Ce virage énergétique est aussi un pas vers la réduction des émissions de gaz à effet de serre, à travers la valorisation des déchets agricoles plutôt que leur combustion à ciel ouvert ou leur délaissement.
Pour un pays en pleine croissance démographique et économique, la biomasse représente l’un des leviers les plus concrets pour satisfaire la demande croissante en électricité — sans dépendre exclusivement des énergies fossiles ou hydrauliques, souvent soumises à aléas.
Un défi de taille : logistique, production agricole et gouvernance
Mais transformer la promesse en réalité ne va pas sans défis :
- Collecter, transporter et valoriser des résidus agricoles dispersés (palmier, cacao, coton…) exige une logistique bien pensée et des chaînes d’approvisionnement fiables.
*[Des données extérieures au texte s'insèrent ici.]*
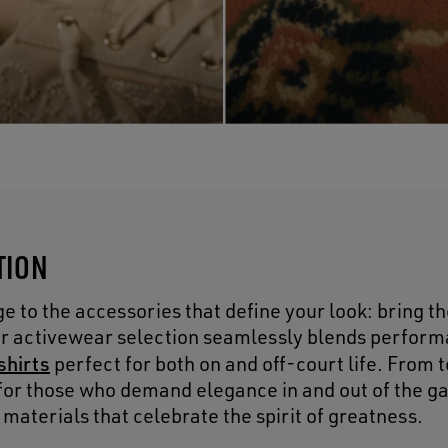
TION
 to the accessories that define your look: bring th
Our activewear selection seamlessly blends perform
shirts
perfect for both on and off-court life. From 
d for those who demand elegance in and out of the g
aterials that celebrate the spirit of greatness.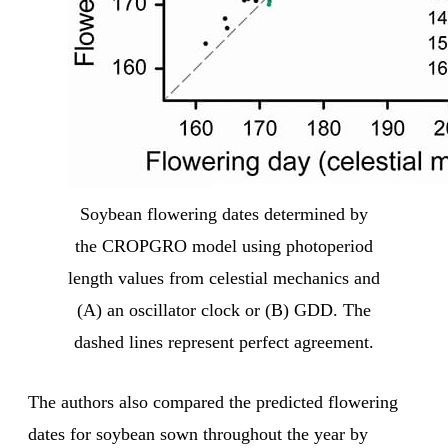
Soybean flowering dates determined by
the CROPGRO model using photoperiod
length values from celestial mechanics and
(A) an oscillator clock or (B) GDD. The
dashed lines represent perfect agreement.
The authors also compared the predicted flowering
dates for soybean sown throughout the year by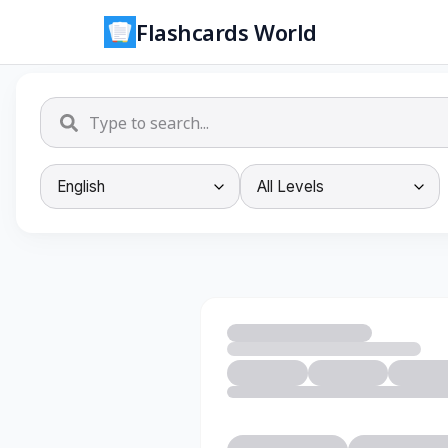
Flashcards World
Le succès du projet repose sur la mobilisation de milliers de petits planteurs.
- Il faudra garantir une durabilité de la ressource : éviter la surexploitation, assurer un approvisionnement stable et régulier, et coordonner agriculture et énergie.
- La gouvernance du secteur contrats, transparence, prix de rachat de l’électricité, suivi environnemental sera déterminante pour que le modèle profite réellement aux populations rurales et à l’État.
À défaut, le risque existe de voir le projet rester un simple symbole d’intention, sans impact réel sur l’accès à l’électricité et le développement rural.
Une fenêtre d’espoir — à condition de tenir le pari
La Côte d’Ivoire n’ignore pas les obstacles. Mais en misant sur la biomasse, elle choisit une voie ambitieuse, concrète et adaptée à son profil agricole.
Si les projets aboutissent Ayébo d’abord, puis Divo, Boundiali, Gagnoa, etc. Le pays pourrait non seulement améliorer l’accès à l’électricité, mais aussi créer des emplois ruraux, valoriser ses déchets agricoles, réduire les émissions de CO₂, et consolider un mix énergétique plus résilient.
Dans un contexte mondial où la transition énergétique devient impérative, la biomasse ivoirienne pourrait bien devenir un modèle pour l’Afrique de l’Ouest. Mais le pari ne tient pas qu’à la technologie ou aux engagements : il repose sur la capacité à traduire les ambitions en réalité, à organiser la filière, à associer les communautés et à garantir la durée.
L’histoire de l’énergie en Côte d’Ivoire est en train de changer, pour peu que la biomasse ne reste pas un rêve sur le papier, mais devienne une lumière pour des millions de foyers.